Samuel Scarpino

Whooping Cough is Back. Here’s the Global Collaboration to Fight It.

In the last two decades, the world has seen a large resurgence of Pertussis, or whooping cough, making it a leading cause of death due to infectious disease for children under a year old and among the top causes of vaccine-preventable deaths. In the newly published book, Pertussis: Epidemiology, Immunology, and Evolution, co-editor and Northeastern Marine and Environmental Sciences and Physics Professor Samuel V. Scarpino and his colleagues explore pertussis and the disputed reasons behind the disease’s growing prevalence.

“There hasn’t been anything like this published about Pertussis in 30 years. The field has moved far in that time – we weren’t sequencing the pertussis bacteria and we’ve continued to see resurgence of the disease,” said Scarpino. “Because it is a huge cause of morbidity and mortality, globally and in the US, we also wanted to raise awareness around what is a largely underappreciated impact of Pertussis.”

There’s no scientific consensus on Whooping Cough’s big comeback, but researchers suspect evolved bacterial resistance, as well as social factors such as the anti-vaccine movement.

Pertussis is a respiratory disease caused by the bacterium Bordetella pertussis. There are several vaccine variations used around the globe for different age groups to prevent infection. It is a serious cause for global concern, with increasing cases every year despite widespread vaccine coverage.

In countries like the US, UK, Australia, and Japan, huge rises in pertussis have been seen across the last two decades. Although there is no scientific consensus for the resurgence, several possible mechanisms have been recognized, including the anti-vaccine movement, the deterioration of herd immunity, and evolved bacterial resistance.

“The controversy is not so much whether or not there is evidence for the different proposed explanations for pertussis resurgence, because there is for all of them,” said Scarpino. “Rather, the disagreement centers on what is the relative importance of these mechanisms – in different countries, different time periods and age groups? Do we need a new vaccine? What is the role of the anti-vaccine movement? What is the role of evolution in bacteria?”

Scarpino’s study of pertussis began as a post doc at the Santa Fe Institute in 2015. Along with principal researcher at the Institute for Disease Modeling, Ben Althouse, he wrote a paper on the potential role of asymptomatic transmission in pertussis resurgence following a study in baboons. The research showed that the currently used acellular vaccine protected against the symptomatic disease, but wouldn’t prevent bacteria from colonizing in asymptomatic baboons and passing to other naïve baboons.

As the best non-human animal model for pertussis, Scarpino and Althouse looked to apply these results to humans. They concluded that asymptomatic transmission in humans was responsible for the resurgence in pertussis in the US and the UK, despite much controversy with other experts in the field.
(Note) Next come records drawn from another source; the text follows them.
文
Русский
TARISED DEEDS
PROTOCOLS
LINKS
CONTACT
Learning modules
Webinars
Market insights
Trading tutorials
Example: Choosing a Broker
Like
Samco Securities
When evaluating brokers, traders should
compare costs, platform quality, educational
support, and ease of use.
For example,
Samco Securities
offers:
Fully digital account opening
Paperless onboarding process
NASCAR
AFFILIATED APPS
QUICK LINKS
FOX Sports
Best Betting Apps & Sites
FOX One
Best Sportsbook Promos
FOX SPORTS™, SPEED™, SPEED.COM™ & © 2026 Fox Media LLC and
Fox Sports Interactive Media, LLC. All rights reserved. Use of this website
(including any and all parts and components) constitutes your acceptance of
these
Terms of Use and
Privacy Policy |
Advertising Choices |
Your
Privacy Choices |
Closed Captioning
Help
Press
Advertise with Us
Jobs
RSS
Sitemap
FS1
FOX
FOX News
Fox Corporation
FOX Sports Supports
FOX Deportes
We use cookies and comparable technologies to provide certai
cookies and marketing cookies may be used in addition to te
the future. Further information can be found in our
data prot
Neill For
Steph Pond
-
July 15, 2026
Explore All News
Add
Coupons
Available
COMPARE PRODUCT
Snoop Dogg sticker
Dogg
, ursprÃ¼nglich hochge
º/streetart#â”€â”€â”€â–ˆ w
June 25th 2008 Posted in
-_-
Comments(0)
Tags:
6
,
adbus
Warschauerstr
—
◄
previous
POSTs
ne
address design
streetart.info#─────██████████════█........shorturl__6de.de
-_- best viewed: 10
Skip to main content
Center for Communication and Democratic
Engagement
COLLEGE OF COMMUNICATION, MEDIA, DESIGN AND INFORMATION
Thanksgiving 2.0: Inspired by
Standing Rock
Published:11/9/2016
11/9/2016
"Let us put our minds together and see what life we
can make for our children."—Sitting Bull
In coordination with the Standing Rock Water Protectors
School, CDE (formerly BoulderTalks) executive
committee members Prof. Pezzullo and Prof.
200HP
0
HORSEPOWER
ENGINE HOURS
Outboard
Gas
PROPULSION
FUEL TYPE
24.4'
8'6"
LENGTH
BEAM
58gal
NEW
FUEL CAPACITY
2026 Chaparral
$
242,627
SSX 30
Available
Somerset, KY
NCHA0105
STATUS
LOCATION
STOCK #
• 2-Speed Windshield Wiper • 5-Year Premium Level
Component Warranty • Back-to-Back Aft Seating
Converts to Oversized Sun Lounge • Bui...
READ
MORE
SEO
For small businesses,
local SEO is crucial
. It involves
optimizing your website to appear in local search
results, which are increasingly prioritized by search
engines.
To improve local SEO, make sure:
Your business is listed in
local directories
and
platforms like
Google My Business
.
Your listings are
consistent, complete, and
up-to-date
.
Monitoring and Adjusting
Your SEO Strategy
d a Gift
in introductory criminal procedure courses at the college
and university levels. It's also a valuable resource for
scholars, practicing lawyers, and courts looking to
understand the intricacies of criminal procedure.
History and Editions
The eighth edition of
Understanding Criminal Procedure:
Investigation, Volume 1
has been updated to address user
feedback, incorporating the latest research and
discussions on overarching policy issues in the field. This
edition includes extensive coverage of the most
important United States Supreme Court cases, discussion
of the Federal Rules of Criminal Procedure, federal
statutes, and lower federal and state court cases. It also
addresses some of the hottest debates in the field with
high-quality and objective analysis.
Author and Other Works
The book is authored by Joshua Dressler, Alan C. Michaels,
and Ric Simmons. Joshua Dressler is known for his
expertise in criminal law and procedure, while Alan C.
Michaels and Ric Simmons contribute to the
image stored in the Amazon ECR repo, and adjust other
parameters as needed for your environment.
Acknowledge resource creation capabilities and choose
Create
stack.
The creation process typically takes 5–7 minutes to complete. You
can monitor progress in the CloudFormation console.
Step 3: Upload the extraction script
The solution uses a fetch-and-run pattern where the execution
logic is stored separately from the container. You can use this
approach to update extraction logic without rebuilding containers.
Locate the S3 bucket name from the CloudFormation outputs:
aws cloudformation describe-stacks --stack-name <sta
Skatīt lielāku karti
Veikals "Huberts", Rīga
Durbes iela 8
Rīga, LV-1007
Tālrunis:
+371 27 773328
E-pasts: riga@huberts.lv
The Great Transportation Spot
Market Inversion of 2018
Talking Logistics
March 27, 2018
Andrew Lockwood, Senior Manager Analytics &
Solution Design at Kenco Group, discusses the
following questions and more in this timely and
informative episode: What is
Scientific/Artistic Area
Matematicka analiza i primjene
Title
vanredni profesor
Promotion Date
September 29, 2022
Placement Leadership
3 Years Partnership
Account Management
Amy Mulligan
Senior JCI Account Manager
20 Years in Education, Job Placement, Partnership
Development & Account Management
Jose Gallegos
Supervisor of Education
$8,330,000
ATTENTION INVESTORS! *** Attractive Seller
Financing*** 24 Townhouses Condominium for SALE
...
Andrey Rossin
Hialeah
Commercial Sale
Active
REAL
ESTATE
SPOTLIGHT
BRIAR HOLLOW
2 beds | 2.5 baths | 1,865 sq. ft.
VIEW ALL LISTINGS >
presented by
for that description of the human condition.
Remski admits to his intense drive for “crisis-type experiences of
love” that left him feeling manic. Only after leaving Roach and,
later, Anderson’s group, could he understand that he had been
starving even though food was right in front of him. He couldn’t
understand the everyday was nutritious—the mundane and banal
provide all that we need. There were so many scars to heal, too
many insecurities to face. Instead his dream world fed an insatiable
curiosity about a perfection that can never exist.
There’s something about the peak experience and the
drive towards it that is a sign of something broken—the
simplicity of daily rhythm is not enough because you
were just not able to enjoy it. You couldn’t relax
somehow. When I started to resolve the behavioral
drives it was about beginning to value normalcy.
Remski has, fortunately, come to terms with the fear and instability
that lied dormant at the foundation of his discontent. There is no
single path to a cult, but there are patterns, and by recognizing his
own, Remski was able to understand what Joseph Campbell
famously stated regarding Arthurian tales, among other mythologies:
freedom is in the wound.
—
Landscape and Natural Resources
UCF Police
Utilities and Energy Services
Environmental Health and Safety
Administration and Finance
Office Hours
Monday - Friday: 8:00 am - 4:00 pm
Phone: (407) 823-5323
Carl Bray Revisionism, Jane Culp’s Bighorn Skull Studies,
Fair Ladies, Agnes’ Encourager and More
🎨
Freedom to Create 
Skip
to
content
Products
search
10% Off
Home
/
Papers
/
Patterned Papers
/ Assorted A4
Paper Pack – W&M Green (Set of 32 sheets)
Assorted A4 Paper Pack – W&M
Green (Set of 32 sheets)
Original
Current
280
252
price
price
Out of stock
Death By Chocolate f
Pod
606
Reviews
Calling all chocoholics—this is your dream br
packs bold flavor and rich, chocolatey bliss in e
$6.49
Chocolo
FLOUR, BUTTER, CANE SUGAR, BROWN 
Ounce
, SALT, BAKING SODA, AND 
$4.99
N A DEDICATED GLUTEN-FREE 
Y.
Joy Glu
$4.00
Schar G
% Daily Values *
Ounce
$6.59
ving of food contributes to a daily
These scientific disagreements led to a large workshop at the Santa Fe Institute for experts from all over the world in pertussis – from microbiologists, to public health officials, mathematical modelers, and clinicians – to come together and synthesize the competing ideas around Pertussis resurgence. As a result of the meeting, Pertussis: Epidemiology, Immunology, and Evolution was written as a collaboration amongst about 50 scientific experts to deepen understanding around all of the different implications of pertussis.

Co-edited by Scarpino and University of Georgia Department of Infectious Diseases Professor Pejman Rohani, each chapter is co-authored by meeting attendees, bringing together different fields and opinions on pertussis.  This book is for an advanced audience with exposure to topics like immunology and population biology, for those interested in learning more about pertussis and working in the field of future pertussis research.

Scarpino and his colleagues hope to answer many open questions surrounding pertussis, as well as encourage the next generation of young researchers to study pertussis and its global impacts. By opening up this conversation on pertussis, Scarpino also hopes it will advocate for more international collaboration for sharing epidemiological data, pertussis genome sequencing, and specific vaccine information across countries.

Scarpino is hopeful that this book will have an impact on the field of pertussis and other contentious research areas. “It’s pretty special to convene a group of researchers who disagree with each other and have a productive conversation around evidence for or against different hypotheses,” he said. “And then to produce a book that has opinions from people who actively disagree with each other – as we all might imagine, the world could use more productive conversation and meaningful disagreement instead of just bluster.”